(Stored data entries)
<<<<
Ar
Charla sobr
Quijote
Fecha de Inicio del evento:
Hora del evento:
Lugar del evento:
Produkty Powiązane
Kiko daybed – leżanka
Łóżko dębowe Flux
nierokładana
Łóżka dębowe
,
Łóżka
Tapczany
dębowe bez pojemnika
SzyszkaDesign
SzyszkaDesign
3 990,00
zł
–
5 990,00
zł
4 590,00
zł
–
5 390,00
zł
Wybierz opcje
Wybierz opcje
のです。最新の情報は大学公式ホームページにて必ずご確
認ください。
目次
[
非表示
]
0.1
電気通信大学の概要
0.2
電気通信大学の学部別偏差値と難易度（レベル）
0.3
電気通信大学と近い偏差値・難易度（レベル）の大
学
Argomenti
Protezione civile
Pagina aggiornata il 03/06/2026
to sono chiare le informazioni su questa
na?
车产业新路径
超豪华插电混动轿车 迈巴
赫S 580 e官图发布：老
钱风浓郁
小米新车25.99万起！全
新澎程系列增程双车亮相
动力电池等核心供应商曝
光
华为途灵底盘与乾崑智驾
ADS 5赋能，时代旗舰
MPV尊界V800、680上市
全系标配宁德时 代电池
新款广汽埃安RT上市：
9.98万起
>>>>
Exercise requirements
Every record needs to be reproduced exactly, with none skipped.

Exercise output
Ar
Charla sobr
Quijote
Fecha de Inicio del evento:
Hora del evento:
Lugar del evento:
Produkty Powiązane
Kiko daybed – leżanka
Łóżko dębowe Flux
nierokładana
Łóżka dębowe
,
Łóżka
Tapczany
dębowe bez pojemnika
SzyszkaDesign
SzyszkaDesign
3 990,00
zł
–
5 990,00
zł
4 590,00
zł
–
5 390,00
zł
Wybierz opcje
Wybierz opcje
のです。最新の情報は大学公式ホームページにて必ずご確
認ください。
目次
[
非表示
]
0.1
電気通信大学の概要
0.2
電気通信大学の学部別偏差値と難易度（レベル）
0.3
電気通信大学と近い偏差値・難易度（レベル）の大
学
Argomenti
Protezione civile
Pagina aggiornata il 03/06/2026
to sono chiare le informazioni su questa
na?
车产业新路径
超豪华插电混动轿车 迈巴
赫S 580 e官图发布：老
钱风浓郁
小米新车25.99万起！全
新澎程系列增程双车亮相
动力电池等核心供应商曝
光
华为途灵底盘与乾崑智驾
ADS 5赋能，时代旗舰
MPV尊界V800、680上市
全系标配宁德时 代电池
新款广汽埃安RT上市：
9.98万起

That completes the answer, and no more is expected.